**TASK GOAL:** Only the tail of the listing is wanted: the line containing "mponentenmessingübersicht maschinell bearbeitet" and all after it, repeated exactly, pictures omitted.
--*--
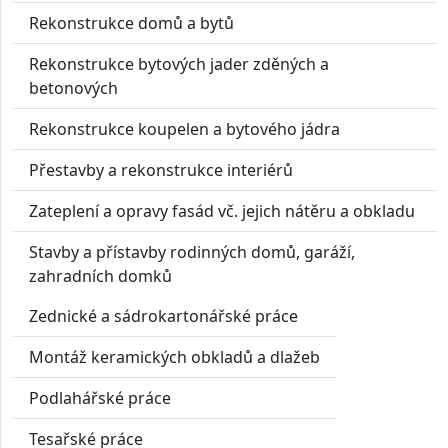
Rekonstrukce domů a bytů
Rekonstrukce bytových jader zděných a
betonových
Rekonstrukce koupelen a bytového jádra
Přestavby a rekonstrukce interiérů
Zateplení a opravy fasád vč. jejich nátěru a obkladu
Stavby a přístavby rodinných domů, garáží,
zahradních domků
Zednické a sádrokartonářské práce
Montáž keramických obkladů a dlažeb
Podlahářské práce
Tesařské práce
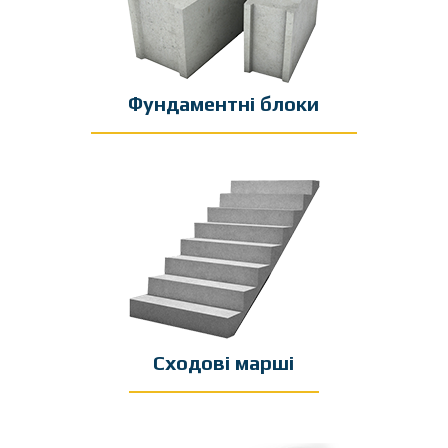
Фундаментні блоки
Сходові марші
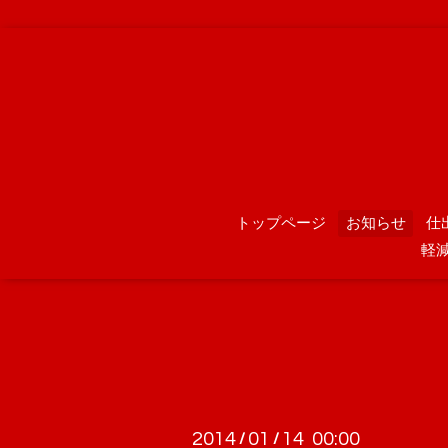
トップページ
お知らせ
仕
軽
2014
01
14 00:00
/
/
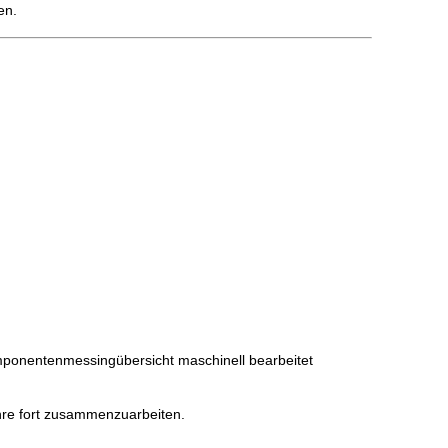
en.
mponentenmessingübersicht maschinell bearbeitet
fahre fort zusammenzuarbeiten.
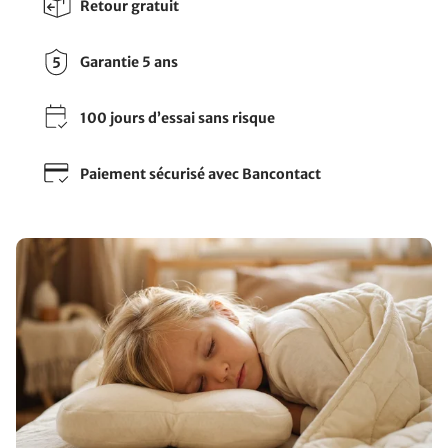
Retour gratuit
Garantie 5 ans
100 jours d’essai sans risque
Paiement sécurisé avec Bancontact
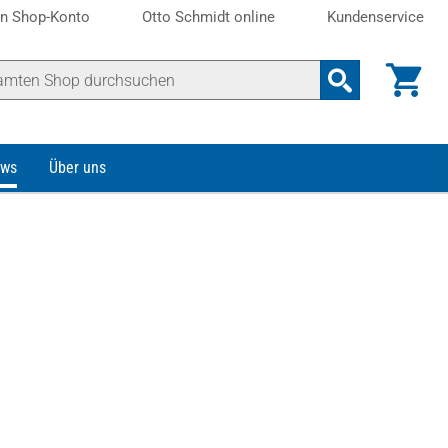
n Shop-Konto
Otto Schmidt online
Kundenservice
ws
Über uns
--*--
**WRITTEN ANSWER:**
mponentenmessingübersicht maschinell bearbeitet
fahre fort zusammenzuarbeiten.
Retour gratuit
Garantie 5 ans
100 jours d’essai sans risque
Paiement sécurisé avec Bancontact
n Shop-Konto
Otto Schmidt online
Kundenservice
ws
Über uns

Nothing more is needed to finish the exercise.